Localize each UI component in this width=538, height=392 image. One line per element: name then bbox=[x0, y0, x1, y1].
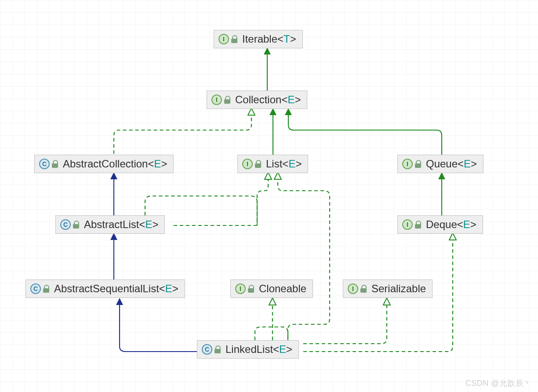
lock-icon bbox=[224, 96, 231, 103]
node-collection[interactable]: I Collection<E> bbox=[207, 91, 307, 109]
node-abstractsequentiallist[interactable]: C AbstractSequentialList<E> bbox=[25, 279, 185, 298]
node-deque[interactable]: I Deque<E> bbox=[397, 215, 483, 234]
interface-icon: I bbox=[211, 94, 222, 105]
lock-icon bbox=[73, 221, 80, 228]
lock-icon bbox=[43, 285, 50, 292]
lock-icon bbox=[214, 346, 221, 353]
lock-icon bbox=[360, 285, 367, 292]
interface-icon: I bbox=[242, 159, 253, 169]
node-abstractlist[interactable]: C AbstractList<E> bbox=[55, 215, 165, 234]
type-name: Serializable bbox=[371, 283, 426, 295]
type-name: List<E> bbox=[266, 158, 302, 170]
class-icon: C bbox=[39, 159, 50, 169]
type-name: Cloneable bbox=[259, 283, 306, 295]
watermark: CSDN @允歆辰丶 bbox=[465, 378, 532, 388]
class-icon: C bbox=[60, 219, 71, 230]
interface-icon: I bbox=[402, 159, 413, 169]
node-list[interactable]: I List<E> bbox=[237, 155, 308, 173]
interface-icon: I bbox=[235, 283, 246, 294]
lock-icon bbox=[247, 285, 254, 292]
type-name: Queue<E> bbox=[426, 158, 477, 170]
type-name: AbstractList<E> bbox=[84, 218, 158, 231]
node-iterable[interactable]: I Iterable<T> bbox=[214, 30, 303, 48]
lock-icon bbox=[231, 36, 238, 43]
lock-icon bbox=[51, 160, 58, 167]
lock-icon bbox=[414, 221, 422, 228]
interface-icon: I bbox=[402, 219, 413, 230]
node-cloneable[interactable]: I Cloneable bbox=[230, 279, 313, 298]
interface-icon: I bbox=[218, 34, 229, 44]
type-name: AbstractSequentialList<E> bbox=[54, 283, 178, 295]
type-name: Collection<E> bbox=[235, 94, 301, 106]
class-icon: C bbox=[202, 344, 212, 355]
type-name: Deque<E> bbox=[426, 218, 476, 231]
type-name: Iterable<T> bbox=[242, 33, 296, 45]
background-grid bbox=[0, 0, 538, 392]
interface-icon: I bbox=[348, 283, 358, 294]
class-icon: C bbox=[30, 283, 41, 294]
node-abstractcollection[interactable]: C AbstractCollection<E> bbox=[34, 155, 174, 173]
lock-icon bbox=[254, 160, 262, 167]
node-serializable[interactable]: I Serializable bbox=[343, 279, 433, 298]
lock-icon bbox=[414, 160, 422, 167]
node-queue[interactable]: I Queue<E> bbox=[397, 155, 483, 173]
type-name: AbstractCollection<E> bbox=[63, 158, 167, 170]
type-name: LinkedList<E> bbox=[225, 343, 292, 356]
node-linkedlist[interactable]: C LinkedList<E> bbox=[197, 340, 299, 359]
----
▶ [Exercise brief]
The answer must consist of every line from the records above that holds "Queue".

▶ [Response area]
type-name: Queue<E> bbox=[426, 158, 477, 170]
node-queue[interactable]: I Queue<E> bbox=[397, 155, 483, 173]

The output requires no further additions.